Thu, Jan 10, 2019 - Page 9 News List

This is the year to stop the threats to humanity

By Robert Muggah and Ian Goldin

Can people muster the will to tackle common threats, or are things headed for further fragmentation? Much will depend on the steps taken this year. Now, more than ever, the world must grapple with the accelerating and interdependent drivers of change.

To that end, policymakers must take steps to protect the most vulnerable. Social safety nets are being slashed precisely when people need them most. After the financial crisis depleted government resources and produced crippling debts, governments such as that of the US have made matters worse by cutting taxes.

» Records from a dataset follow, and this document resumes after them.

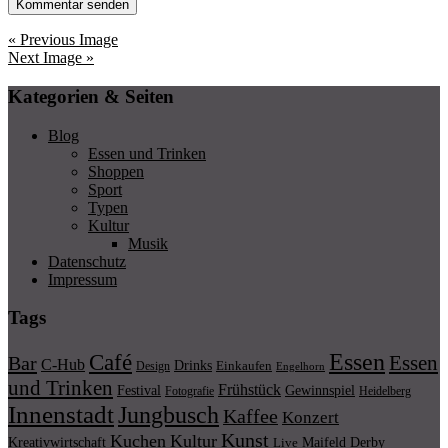
« Previous Image
Next Image »
Kategorien & Seiten
Blog
Essen und Trinken
Shoppen
Sport
Typen
Kultur
Musik
Datenschutz
Impressum
Tags
Essen
Café
Essen
Bar
C-Hub
Drinks
Einkaufen
Design
Engelhorn
und Trinken
Frühstück
Festival
Gewinnspiel
Fotografie
Heidelberg
Innenstadt
Jungbusch
Kaffee
Konzert
Kunst
Kuchen
Kultur
Kreativwirtschaft
Maifeld Derby
Live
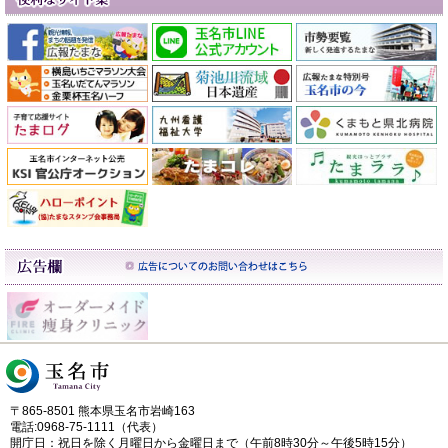
〒865-8501 熊本県玉名市岩崎163
電話:0968-75-1111（代表）
開庁日：祝日を除く月曜日から金曜日まで（午前8時30分～午後5時15分）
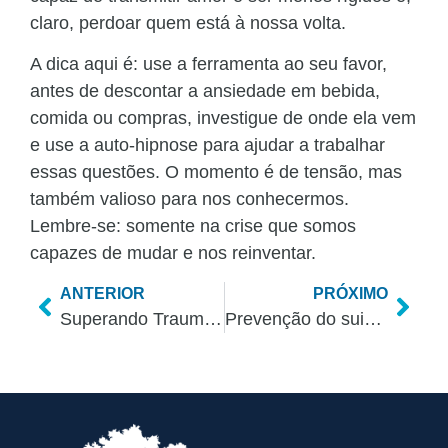
claro, perdoar quem está à nossa volta.
A dica aqui é: use a ferramenta ao seu favor,
antes de descontar a ansiedade em bebida,
comida ou compras, investigue de onde ela vem
e use a auto-hipnose para ajudar a trabalhar
essas questões. O momento é de tensão, mas
também valioso para nos conhecermos.
Lembre-se: somente na crise que somos
capazes de mudar e nos reinventar.
ANTERIOR
PRÓXIMO
Superando Traumas do Passado com a Hipnose
Prevenção do suicídio: como uma boa conversa pode ajudar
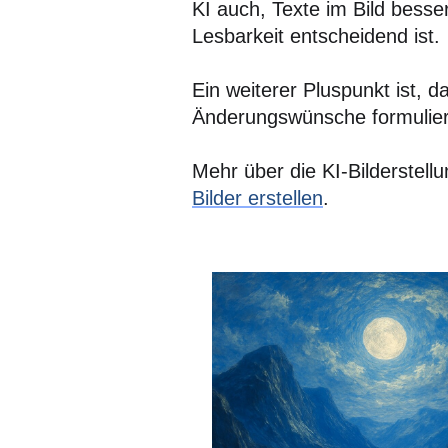
KI auch, Texte im Bild besser
Lesbarkeit entscheidend ist.
Ein weiterer Pluspunkt ist, d
Änderungswünsche formuliere
Mehr über die KI-Bilderstell
Bilder erstellen
.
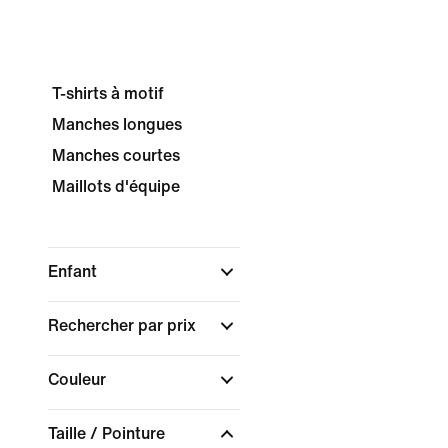
T-shirts à motif
Manches longues
Manches courtes
Maillots d'équipe
Enfant
Rechercher par prix
Couleur
Taille / Pointure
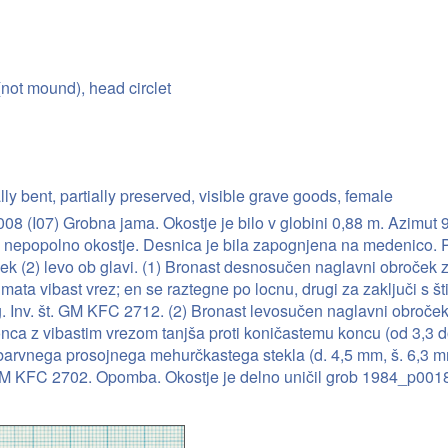
(not mound), head circlet
ally bent, partially preserved, visible grave goods, female
8 (I07) Grobna jama. Okostje je bilo v globini 0,88 m. Azimut 9
so nepopolno okostje. Desnica je bila zapognjena na medenico. P
ek (2) levo ob glavi. (1) Bronast desnosučen naglavni obroček
mata vibast vrez; en se raztegne po locnu, drugi za zaključi s št
 g. Inv. št. GM KFC 2712. (2) Bronast levosučen naglavni obroče
ca z vibastim vrezom tanjša proti koničastemu koncu (od 3,3 d
barvnega prosojnega mehurčkastega stekla (d. 4,5 mm, š. 6,3 mm
. GM KFC 2702. Opomba. Okostje je delno uničil grob 1984_p0018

More broadly, everyone needs to roll up their sleeves and get a handle on globalization. That means abandoning the outdated 20th-century paradigm that divides all politics into left and right: socialism and capitalism.

The politics of this year is values-based, which is why traditional political parties are being outflanked by parties appealing to national sentiment and nostalgic fantasies.

Today’s political revolution has so far been defined by anger and frustration. However, those sentiments can and should be harnessed to serve the goal of constructive change. To achieve an inclusive globalization, the world must address rising inequality, embrace diversity and rescue international cooperation from the specter of unilateralism.

The stakes could not be higher. When extremism, algorithms, fake news and foreign manipulation drive politics, democracy itself is threatened.

Without more active engagement on the part of policymakers and political leaders, there can be little hope for the future. The accelerating pace of change, along with deepening international interdependence, makes it harder, not easier, to find common solutions.

It is tempting to try to stop the clock and retreat from hard choices. However, the changes under way will affect everyone, regardless of whether they participate in the conversation.

The only way forward then is to improve literacy and engage with complex ideas. To do otherwise and play the victim is to invite catastrophe. Only by shaping the future will it be feared less. Unless bold people act, the arc of history will not bend toward justice or improved outcomes.

Three decades after the fall of the Berlin Wall, the world is again at a crossroads and a battle of ideas rages. The new walls being built within and between societies pose a grave threat to humanity’s collective future. This is the year to start knocking them down.

Ian Goldin is a professor of globalization and development and the director of the Oxford Martin Programme on Technological and Economic Change at the University of Oxford. Robert Muggah is cofounder of the Igarape Institute and the SecDev Group.